But I am having some trouble. This has been a rough week and I am emotionally exhausted as a result. In the same breath though, I am grateful because everything I am feeling/experiencing is completely normal in pregnancy! So, some of you may be able to relate...
I am ready to go back to the gym. As spring approaches, I would like to abandon my waddle and embrace bathing suit inspiration (so don't go anywhere, just sit tight and I will get back to you ASAP!) It is the whiny voice inside of my head that yearns for smaller everything and "normal" shopping sprees to Nordstrom Rack. I miss snuggling with my husband and having my dog lay on my belly without someone quite literally kicking him off.
I am also ready to get back to school. Despite my best efforts, I have been defeated by pregnancy and cancer, therefore, I am delaying one more time. I feel like a broken record calling the school with the same sob story now for the second time, but also my pride takes a blow as it delays my goals.

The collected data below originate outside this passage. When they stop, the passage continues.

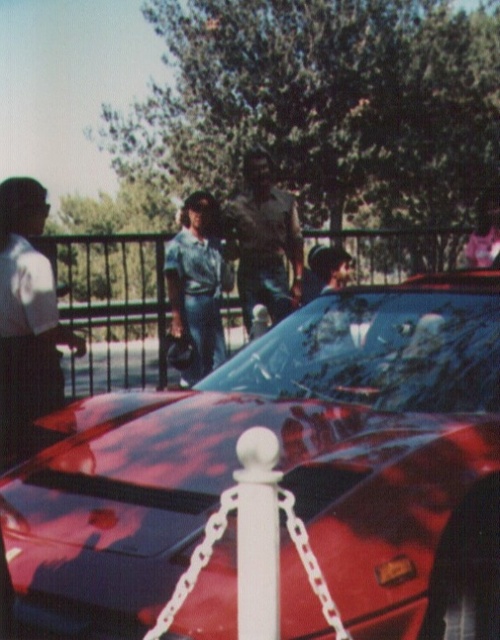 Does clear glass windshield at center have a lesser height compared to brown leather jacket at center?

Yes, clear glass windshield at center is shorter than brown leather jacket at center.

Does point (359, 371) lie in front of point (302, 262)?

That is True.

Does point (323, 349) come closer to viewer compared to point (287, 304)?

Yes, point (323, 349) is closer to viewer.

At what (x,y) coordinates should I click in order to perform the action: click on clear glass windshield at center. Please return your answer as a coordinate pair (x, y). The width and height of the screenshot is (500, 640). Looking at the image, I should click on (378, 352).

What do you see at coordinates (258, 534) in the screenshot? I see `white glossy pole at center` at bounding box center [258, 534].

Is white glossy pole at center smaller than denim jeans at center?

Yes, white glossy pole at center is smaller than denim jeans at center.

Locate an element on the screen. white glossy pole at center is located at coordinates (258, 534).

Looking at this image, how far apart are shiny red car at center and denim jeans at center?

shiny red car at center and denim jeans at center are 3.30 meters apart from each other.

Does point (439, 627) come behind point (220, 336)?

No, (439, 627) is in front of (220, 336).

Identify the location of shiny red car at center. (286, 470). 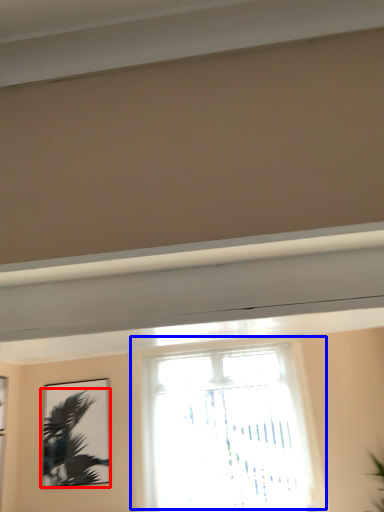 Question: Among these objects, which one is farthest to the camera, palm tree (highlighted by a red box) or window (highlighted by a blue box)?

Choices:
 (A) palm tree
 (B) window

Answer: (A) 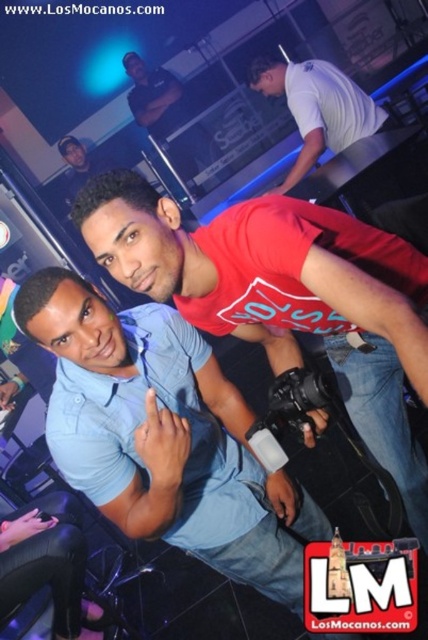 Can you confirm if matte blue shirt at center is thinner than white matte shirt at upper center?

In fact, matte blue shirt at center might be wider than white matte shirt at upper center.

Can you confirm if matte blue shirt at center is positioned below white matte shirt at upper center?

Yes, matte blue shirt at center is below white matte shirt at upper center.

Find the location of a particular element. The width and height of the screenshot is (428, 640). matte blue shirt at center is located at coordinates pos(285,296).

Image resolution: width=428 pixels, height=640 pixels. I want to click on matte blue shirt at center, so click(x=285, y=296).

In the scene shown: Which is below, matte blue shirt at center or matte black shirt at upper center?

matte blue shirt at center is lower down.

The height and width of the screenshot is (640, 428). What are the coordinates of `matte blue shirt at center` in the screenshot? It's located at (285, 296).

The image size is (428, 640). What do you see at coordinates (285, 296) in the screenshot?
I see `matte blue shirt at center` at bounding box center [285, 296].

The image size is (428, 640). Find the location of `matte blue shirt at center`. matte blue shirt at center is located at coordinates (285, 296).

Who is positioned more to the right, white matte shirt at upper center or matte black shirt at upper center?

white matte shirt at upper center is more to the right.

Image resolution: width=428 pixels, height=640 pixels. Describe the element at coordinates (317, 108) in the screenshot. I see `white matte shirt at upper center` at that location.

Identify the location of white matte shirt at upper center. (317, 108).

I miss going out with friends. Being the pregnant one at a concert is kind of a buzz-kill for anyone who wants to get loud or drink. And I miss THE OPPORTUNITY, not necessarily the action of having a cold beer every blue moon (pun intended...with an orange.)
I look at these three complaints and I realize that I naively dreamt of all of things going back to the way I once knew them. Ha, silly Nikki. Yet, I smile that I have new opportunities to sneak off to the gym will Rylee is at grandma's house, or cherish 10 minutes with my husband alone. Not for any negative reason, but because God is blessing us with a baby girl.
Rylee Nicole, you are worth every single change in my life. God, give Scott and I wisdom to know how lucky we are and to cherish change and the moments that are as we remembered.
I guess I'll write Monday...it is a big doctor day as we will decide about a C-section!